IIASA Interim Deputy Director General for Science, Wolfgang Lutz, has been invited to speak at the Foreign Ministries Science and Technology Advice Network (FMSTAN), as part of the Annual Summit of the Geneva Science and Diplomacy Anticipator.

FMSTAN is a peer network of high-level science advisors within foreign ministries, focusing on the role of science in diplomacy. It is administered by the International Network for Governmental Science Advice (INGSA). Science advisors from over fifteen countries will gather in Geneva, Switzerland to address the challenges that science diplomacy is facing. Together with the “Tech Hub” at the Geneva Graduate Institute and INGSA, FMSTAN has put together a program allowing the sharing of best practices and lessons learned in building and strengthening science and technology advisory capacity in foreign ministries. The meeting will be part of the Annual Summit of the Geneva Science and Diplomacy Anticipator (GESDA), taking place from 12-15 October 2022.

The world currently faces complex circumstances and geopolitical tensions unlike any since the Cold War. One of the themes of the FMSTAN meeting will be to look at the role science diplomacy played in the Cold War and what lessons can be learned – and likewise, how the context has changed and what challenges science diplomacy faces now and in the future.

Lutz will speak during the session “Science Diplomacy and Hostile Geopolitics - the Past as a foundation for the Future” on the creation of IIASA and what it has meant for science diplomacy. He will also reflect on the challenges that international research institutions like IIASA are currently facing. On the panel he will be joined by Mohamed Mahmoud Mohamedou, Deputy Director of the Graduate Institute, Professor of International History and Politics and Director of Executive Education (IHEID), and former Minister of Foreign Affairs and Cooperation of Mauritania; and Rolf Heuer, Designated President of the Council of Synchrotron-Light for Experimental Science and Applications in the Middle East (SESAME).

FMSTAN is founded in 2016 at a meeting convened by the U.S. Science and Technology Advisor to the Secretary of State at the National Academy of Sciences in Washington. The network continues to grow and now numbers members from almost 30 countries, ranging from national chief science advisors to governments to high-level officials leading teams on Science and Technology advice in the ministries.

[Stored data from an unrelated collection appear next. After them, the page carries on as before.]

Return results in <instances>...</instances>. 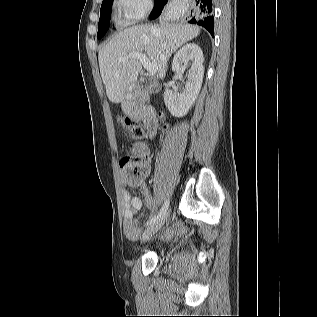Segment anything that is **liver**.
<instances>
[{
    "label": "liver",
    "mask_w": 317,
    "mask_h": 317,
    "mask_svg": "<svg viewBox=\"0 0 317 317\" xmlns=\"http://www.w3.org/2000/svg\"><path fill=\"white\" fill-rule=\"evenodd\" d=\"M199 33L200 28L194 25L163 22L160 25L132 26L116 34L98 54L108 99L112 103L123 102L142 69L137 59L120 61L119 58L130 52L145 51L149 59L157 64L158 77L163 79L172 53Z\"/></svg>",
    "instance_id": "liver-1"
}]
</instances>
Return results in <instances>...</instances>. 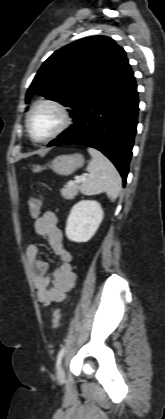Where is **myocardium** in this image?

IIASA was at the score of FMSTAN's creation and has been actively involved in the process from the early stages by, for instance, hosting the International Dialogue on Science Diplomacy, co-organized with the Fletcher School of Law and Diplomacy and INGSA in 2016. In 2019, IIASA, the Austrian Federal Ministry for Europe, Integration and Foreign Affairs, the Vienna School of International Studies (Diplomatische Akademie Wien), and the Natural History Museum Vienna jointly hosted meetings of the FMSTAN and the Science Policy in Diplomacy and External Relations (SPIDER) network in Vienna and Laxenburg. The meeting was attended by over 60 science advisors to ministers of foreign affairs.